First, I presume you aren’t using gear or drugs (NTTAWWT). Rogozhnikov’s team uses lots of both, and that changes a lot of things, especially their recovery abilities. As we’ve said before, clean athletes cannot copy and paste the training routines of drug-assisted lifters.

Second, you are not nearly as strong as Rogozhnikov’s lifters. Almost no one is. Other things being equal, you might not need as much rest as they do. At first blush you might think I’ve gotten that backwards—“More advanced athletes recover more slowly than regular Janes and Joes?!” But it makes sense: if you deadlift 400# (which is excellent) and Konstantin Konstantinov deadlifts 900#, who has stressed his soft tissue and nervous system more? QED.

But before you start modifying things, first get a baseline. Apply Rogozhnikov’s standard rotation: Light, Heavy #1, Light, Heavy #2, Light, Medium, and repeat. If you do well and can reliably set PRs in your second heavy workout—and I would add, if you can keep your bodyweight up—then keep truckin’.

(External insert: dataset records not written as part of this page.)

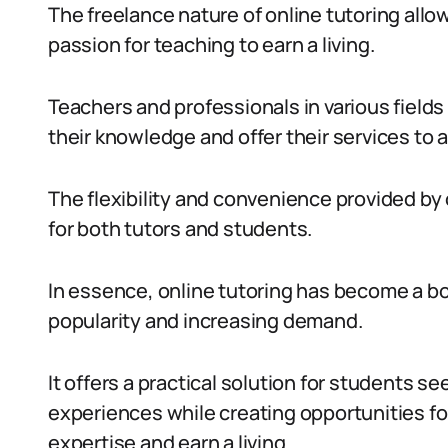
The freelance nature of online tutoring allow
passion for teaching to earn a living.
Teachers and professionals in various field
their knowledge and offer their services to 
The flexibility and convenience provided by 
for both tutors and students.
In essence, online tutoring has become a boo
popularity and increasing demand.
It offers a practical solution for students 
experiences while creating opportunities for 
expertise and earn a living.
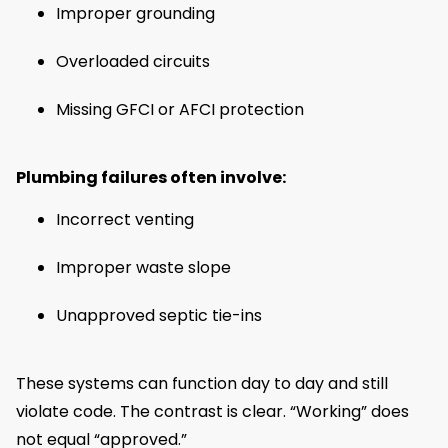
Improper grounding
Overloaded circuits
Missing GFCI or AFCI protection
Plumbing failures often involve:
Incorrect venting
Improper waste slope
Unapproved septic tie-ins
These systems can function day to day and still
violate code. The contrast is clear. “Working” does
not equal “approved.”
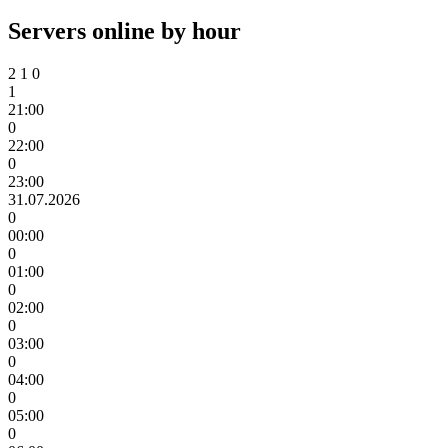
Servers online by hour
2
1
0
1
21:00
0
22:00
0
23:00
31.07.2026
0
00:00
0
01:00
0
02:00
0
03:00
0
04:00
0
05:00
0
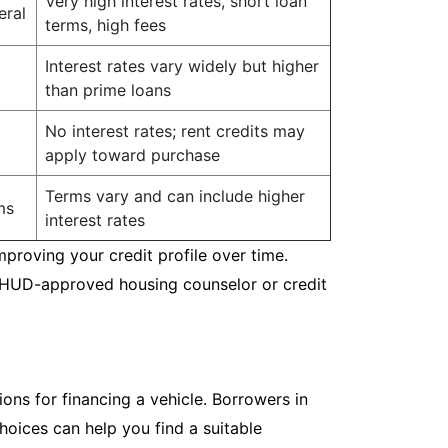
Very high interest rates, short loan
eral
terms, high fees
Interest rates vary widely but higher
than prime loans
No interest rates; rent credits may
apply toward purchase
Terms vary and can include higher
ms
interest rates
mproving your credit profile over time.
a HUD-approved housing counselor or credit
ions for financing a vehicle. Borrowers in
hoices can help you find a suitable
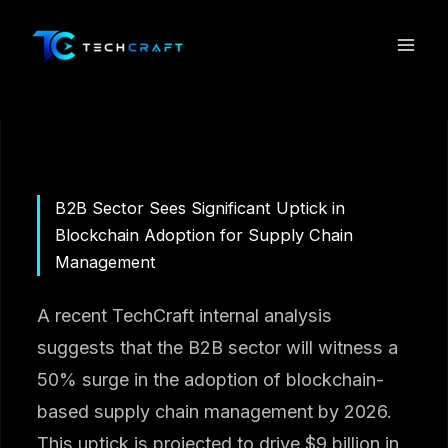
Skip
to
content
B2B Sector Sees Significant Uptick in
Blockchain Adoption for Supply Chain
Management
A recent TechCraft internal analysis
suggests that the B2B sector will witness a
50% surge in the adoption of blockchain-
based supply chain management by 2026.
This uptick is projected to drive $9 billion in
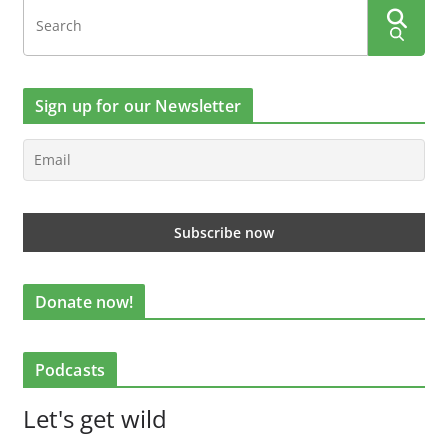
Sign up for our Newsletter
Donate now!
Podcasts
Let's get wild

But if you are not improving or adding muscle mass, it’s time to start tinkering. Rogozhnikov says you should try adding some extra Medium blocks. His rule of thumb is that you depend more on Medium blocks to the extent that you are (1) drug-free, (2) raw, and/or (3) still months away from competition. In your case, you will probably be two or even three of those! So Rogozhnikov suggests you try this:

L-H1-L-M-M-L-H2

See what happened? You’re adding an extra Medium block, and you’re also putting two of those mass-building Medium blocks between your two Heavy blocks. Why is that important? First, if you aren’t lifting in a squat suit and bench shirt, you depend more on plain old muscle size. It will make you stronger and the extra padding around the joints will help protect your shoulders, elbows, hips, and knees. And furthermore, because you aren’t juiced, you’ll have to dedicate more training time specifically to building size than the pros who get their anabolism from a pill bottle.

Rogozhnikov does not say how to join these mesocycles together. Do they repeat just as written above, or do you add those Medium blocks between all Heavy blocks (L-H1-L-M-M-L-H2-L-M-M-L-H1-L-M-M-H1a-L-M-M-H2a, etc. etc.)? My guess is that it’s probably the former.

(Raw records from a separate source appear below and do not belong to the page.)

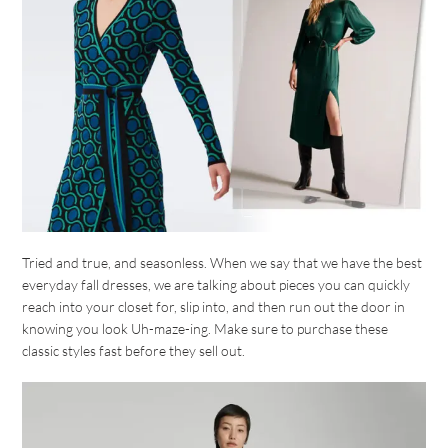
Tried and true, and seasonless. When we say that we have the best
everyday fall dresses, we are talking about pieces you can quickly
reach into your closet for, slip into, and then run out the door in
knowing you look Uh-maze-ing. Make sure to purchase these
classic styles fast before they sell out.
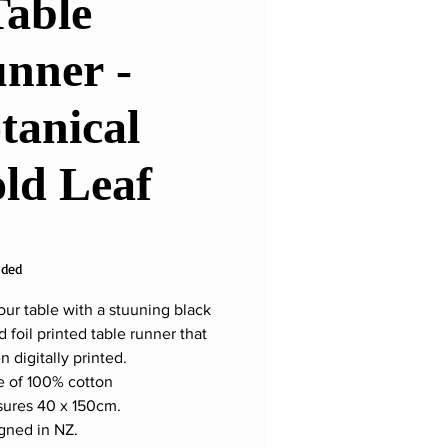
Table
nner -
tanical
ld Leaf
ice
uded
our table with a stuuning black
 foil printed table runner that
 digitally printed.
 of 100% cotton
ures 40 x 150cm.
gned in NZ.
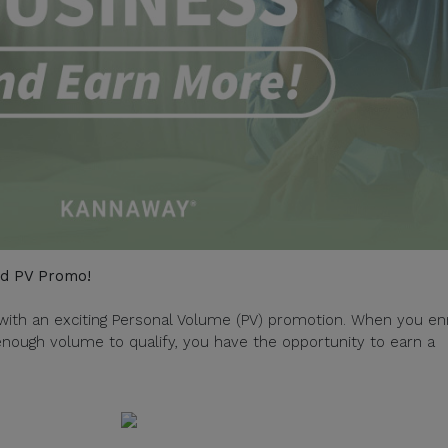
ed PV Promo!
with an exciting Personal Volume (PV) promotion. When you enr
ough volume to qualify, you have the opportunity to earn a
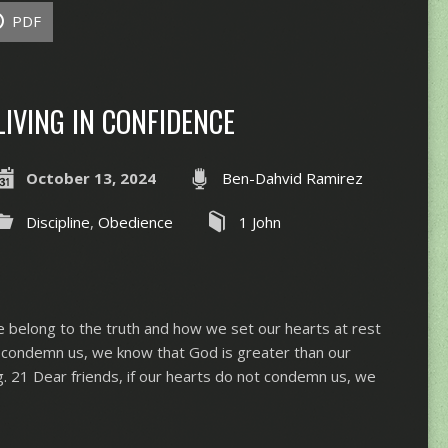
PDF
LIVING IN CONFIDENCE
October 13, 2024
Ben-Dahvid Ramirez
Discipline
,
Obedience
1 John
 belong to the truth and how we set our hearts at rest
ts condemn us, we know that God is greater than our
. 21 Dear friends, if our hearts do not condemn us, we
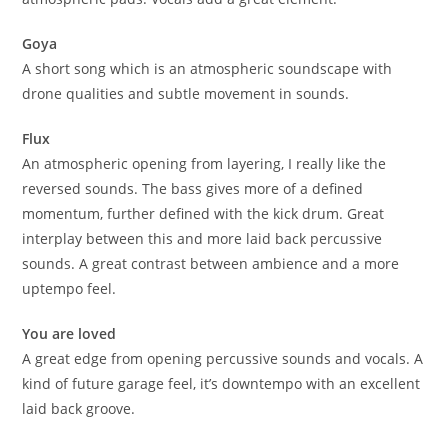
Goya
A short song which is an atmospheric soundscape with
drone qualities and subtle movement in sounds.
Flux
An atmospheric opening from layering, I really like the
reversed sounds. The bass gives more of a defined
momentum, further defined with the kick drum. Great
interplay between this and more laid back percussive
sounds. A great contrast between ambience and a more
uptempo feel.
You are loved
A great edge from opening percussive sounds and vocals. A
kind of future garage feel, it’s downtempo with an excellent
laid back groove.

Rogozhnikov makes a final suggestion for lifters who are both raw and drug-free. You might be able to tolerate more frequent workouts, especially if you are a “lightweight” (which in powerlifting means anything under 200 lbs!) or less advanced. If that is you, you can try this approach.

ennis 001
In powerlifters’ hyperbaric frame of reference, Bill Ennis is a “lightweight.”

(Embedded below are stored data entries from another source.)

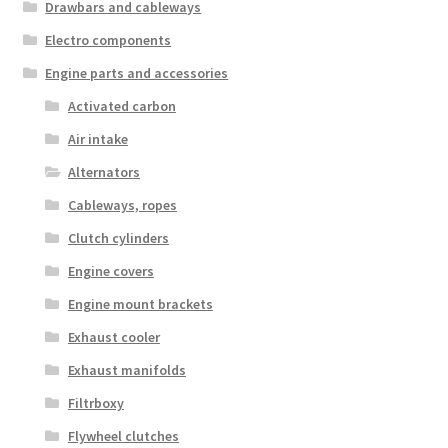
Drawbars and cableways
Electro components
Engine parts and accessories
Activated carbon
Air intake
Alternators
Cableways, ropes
Clutch cylinders
Engine covers
Engine mount brackets
Exhaust cooler
Exhaust manifolds
Filtrboxy
Flywheel clutches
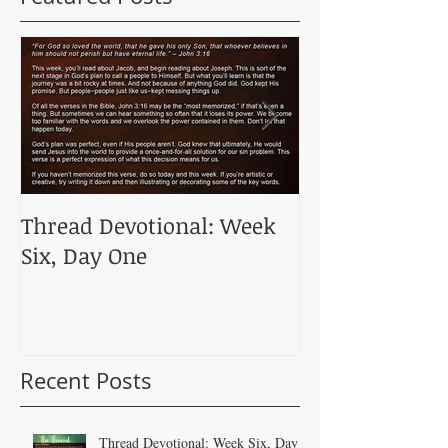
Thread Devotional: Week
Thread Devoti
Six, Day One
Five, Day One
Recent Posts
Thread Devotional: Week Six, Day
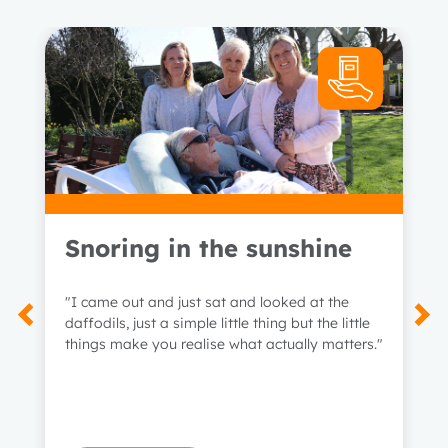
Snoring in the sunshine
"I came out and just sat and looked at the
daffodils, just a simple little thing but the little
things make you realise what actually matters."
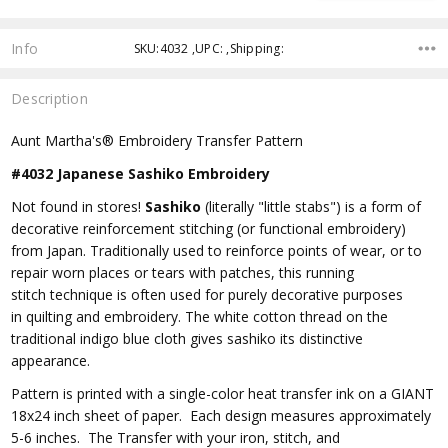
Info
SKU:4032 ,UPC: ,Shipping:
Description
Aunt Martha's® Embroidery Transfer Pattern
#4032 Japanese Sashiko Embroidery
Not found in stores!
Sashiko
(literally "little stabs")
is a form of
decorative reinforcement
stitching
(or functional
embroidery
)
from
Japan
. Traditionally used to reinforce points of wear, or to
repair worn places or tears with patches, this
running
stitch
technique is often used for purely decorative purposes
in
quilting
and
embroidery
. The white cotton thread on the
traditional
indigo
blue cloth gives sashiko its distinctive
appearance.
Pattern is printed with a single-color heat transfer ink on a GIANT
18x24 inch sheet of paper. Each design measures approximately
5-6 inches. The Transfer with your iron, stitch, and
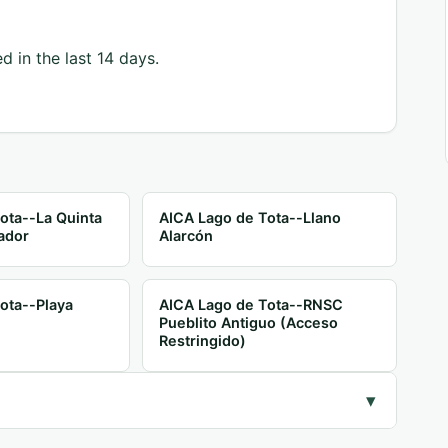
d in the last 14 days.
ota--La Quinta
AICA Lago de Tota--Llano
ador
Alarcón
ota--Playa
AICA Lago de Tota--RNSC
Pueblito Antiguo (Acceso
Restringido)
▾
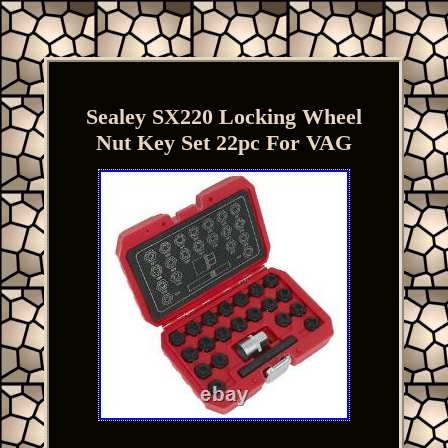
Sealey SX220 Locking Wheel
Nut Key Set 22pc For VAG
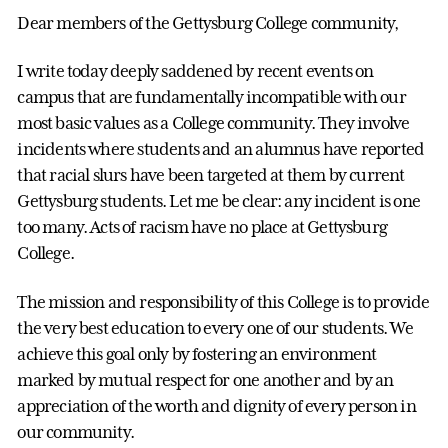
Dear members of the Gettysburg College community,
I write today deeply saddened by recent events on
campus that are fundamentally incompatible with our
most basic values as a College community. They involve
incidents where students and an alumnus have reported
that racial slurs have been targeted at them by current
Gettysburg students. Let me be clear: any incident is one
too many. Acts of racism have no place at Gettysburg
College.
The mission and responsibility of this College is to provide
the very best education to every one of our students. We
achieve this goal only by fostering an environment
marked by mutual respect for one another and by an
appreciation of the worth and dignity of every person in
our community.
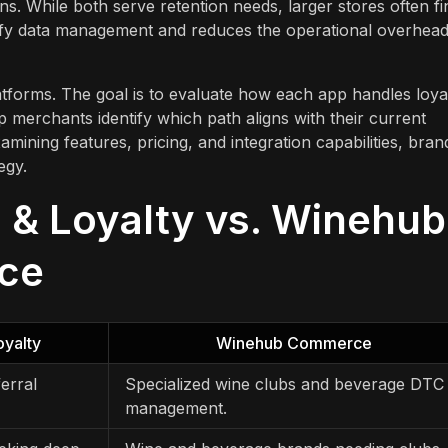
ons. While both serve retention needs, larger stores often fi
lify data management and reduces the operational overhead
atforms. The goal is to evaluate how each app handles loyal
merchants identify which path aligns with their current
mining features, pricing, and integration capabilities, bran
egy.
 & Loyalty vs. Winehub
nce
oyalty
Winehub Commerce
erral
Specialized wine clubs and beverage DTC
management.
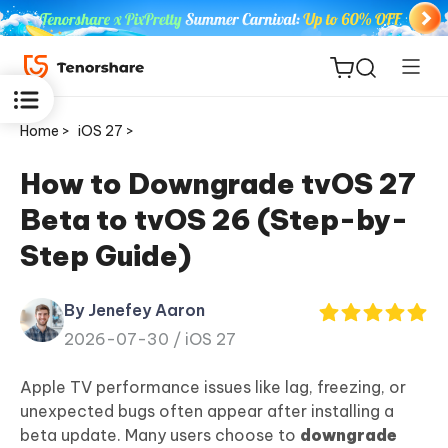
Home >
iOS 27 >
How to Downgrade tvOS 27
Beta to tvOS 26 (Step-by-
ReiBoot
Step Guide)
for iOS
By Jenefey Aaron
Tenorshare
New
2026-07-30 /
iOS 27
PDNob
Apple TV performance issues like lag, freezing, or
iAnyGo
unexpected bugs often appear after installing a
beta update. Many users choose to
downgrade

On Monday, do a Heavy or Medium bench workout. (Alternate them each week.) On Wednesday, take a squat/deadlift workout, rotating each week using the familiar formula: L-H1-L-H2-L-M. (Rogozhnikov adds that you need only deadlift heavy once during that cycle. Heavy deadlifts are draining.) And on Friday, do a Light bench workout. LIGHT!! Because benches are less punishing than the other lifts, you can get away with doing them more often. But don’t overdo it.